(Transcribed page contents)
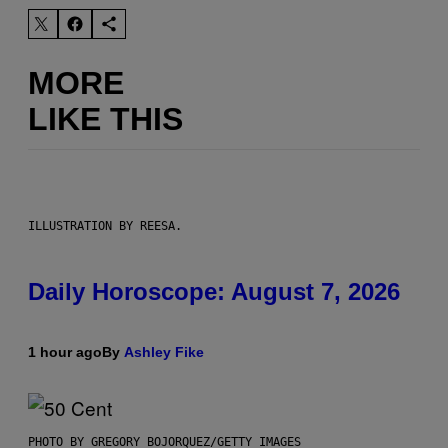
MORE
LIKE THIS
ILLUSTRATION BY REESA.
Daily Horoscope: August 7, 2026
1 hour ago
By
Ashley Fike
PHOTO BY GREGORY BOJORQUEZ/GETTY IMAGES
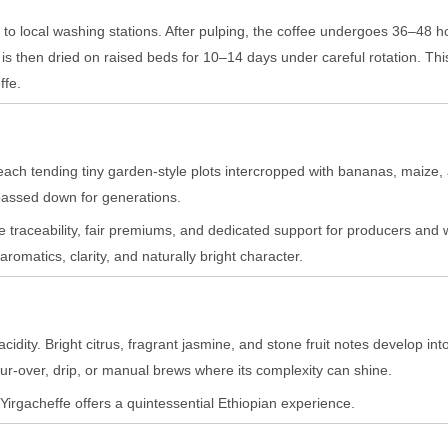
 to local washing stations. After pulping, the coffee undergoes 36–48 h
is then dried on raised beds for 10–14 days under careful rotation. Thi
ffe.
each tending tiny garden-style plots intercropped with bananas, maize, 
 passed down for generations.
 traceability, fair premiums, and dedicated support for producers and 
aromatics, clarity, and naturally bright character.
dity. Bright citrus, fragrant jasmine, and stone fruit notes develop into
ur-over, drip, or manual brews where its complexity can shine.
s Yirgacheffe offers a quintessential Ethiopian experience.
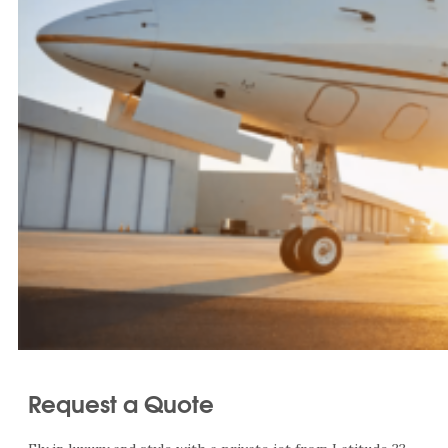
Request a Quote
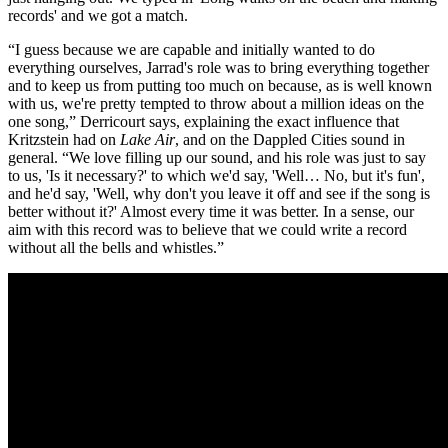
records' and we got a match.
“I guess because we are capable and initially wanted to do
everything ourselves, Jarrad's role was to bring everything together
and to keep us from putting too much on because, as is well known
with us, we're pretty tempted to throw about a million ideas on the
one song,” Derricourt says, explaining the exact influence that
Kritzstein had on
Lake Air
, and on the Dappled Cities sound in
general. “We love filling up our sound, and his role was just to say
to us, 'Is it necessary?' to which we'd say, 'Well… No, but it's fun',
and he'd say, 'Well, why don't you leave it off and see if the song is
better without it?' Almost every time it was better. In a sense, our
aim with this record was to believe that we could write a record
without all the bells and whistles.”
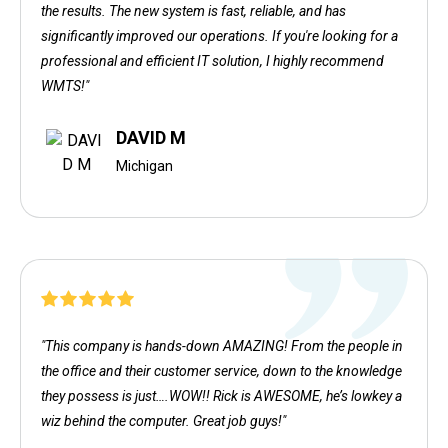
the results. The new system is fast, reliable, and has
significantly improved our operations. If you're looking for a
professional and efficient IT solution, I highly recommend
WMTS!"
DAVID M
Michigan
"This company is hands-down AMAZING! From the people in
the office and their customer service, down to the knowledge
they possess is just….WOW!! Rick is AWESOME, he’s lowkey a
wiz behind the computer. Great job guys!"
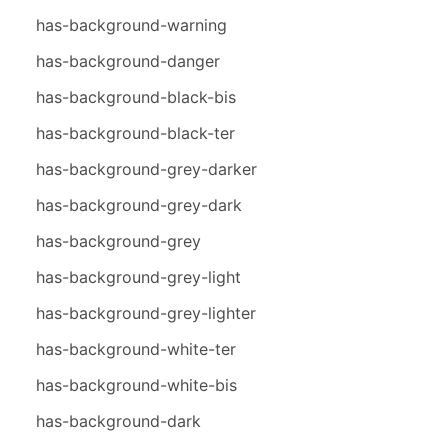
has-background-warning
has-background-danger
has-background-black-bis
has-background-black-ter
has-background-grey-darker
has-background-grey-dark
has-background-grey
has-background-grey-light
has-background-grey-lighter
has-background-white-ter
has-background-white-bis
has-background-dark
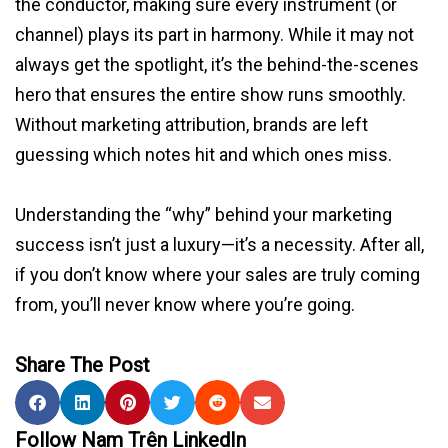
the conductor, making sure every instrument (or
channel) plays its part in harmony. While it may not
always get the spotlight, it’s the behind-the-scenes
hero that ensures the entire show runs smoothly.
Without marketing attribution, brands are left
guessing which notes hit and which ones miss.
Understanding the “why” behind your marketing
success isn’t just a luxury—it’s a necessity. After all,
if you don’t know where your sales are truly coming
from, you’ll never know where you’re going.
Share The Post
Follow Nam Trên LinkedIn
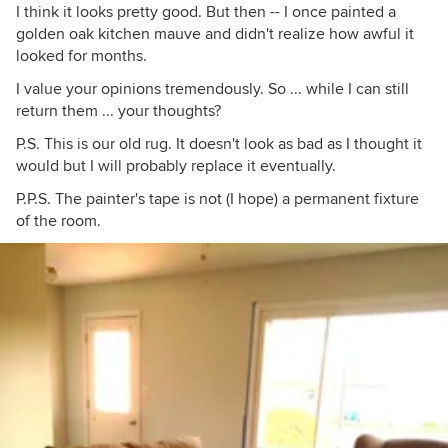
I think it looks pretty good. But then -- I once painted a
golden oak kitchen mauve and didn't realize how awful it
looked for months.
I value your opinions tremendously. So ... while I can still
return them ... your thoughts?
P.S. This is our old rug. It doesn't look as bad as I thought it
would but I will probably replace it eventually.
P.P.S. The painter's tape is not (I hope) a permanent fixture
of the room.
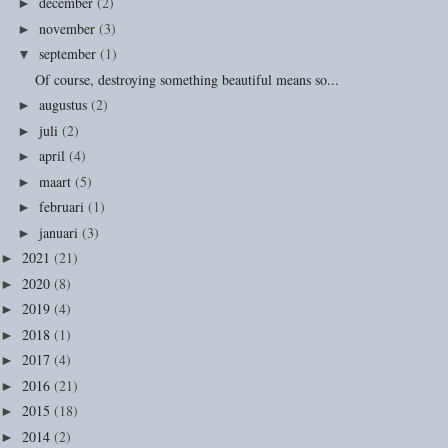
december
(2)
►
november
(3)
►
september
(1)
▼
Of course, destroying something beautiful means so...
augustus
(2)
►
juli
(2)
►
april
(4)
►
maart
(5)
►
februari
(1)
►
januari
(3)
►
2021
(21)
►
2020
(8)
►
2019
(4)
►
2018
(1)
►
2017
(4)
►
2016
(21)
►
2015
(18)
►
2014
(2)
►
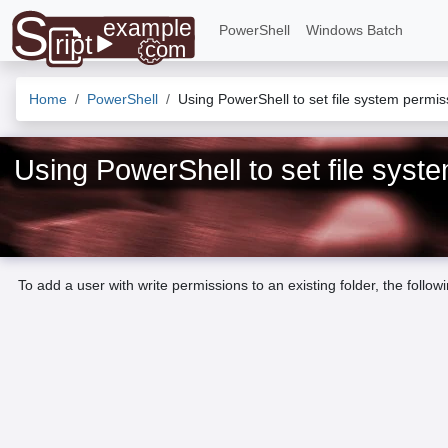
PowerShell
Windows Batch
Home
PowerShell
Using PowerShell to set file system permi
Using PowerShell to set file sys
To add a user with write permissions to an existing folder, the follow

» **EXERCISE INSTRUCTIONS**
Which of the lines above hold the string "PowerShell"? Copy each one.

» **EXERCISE SOLUTION**
PowerShell
PowerShell
Using PowerShell to set file system permi
Using PowerShell to set file sys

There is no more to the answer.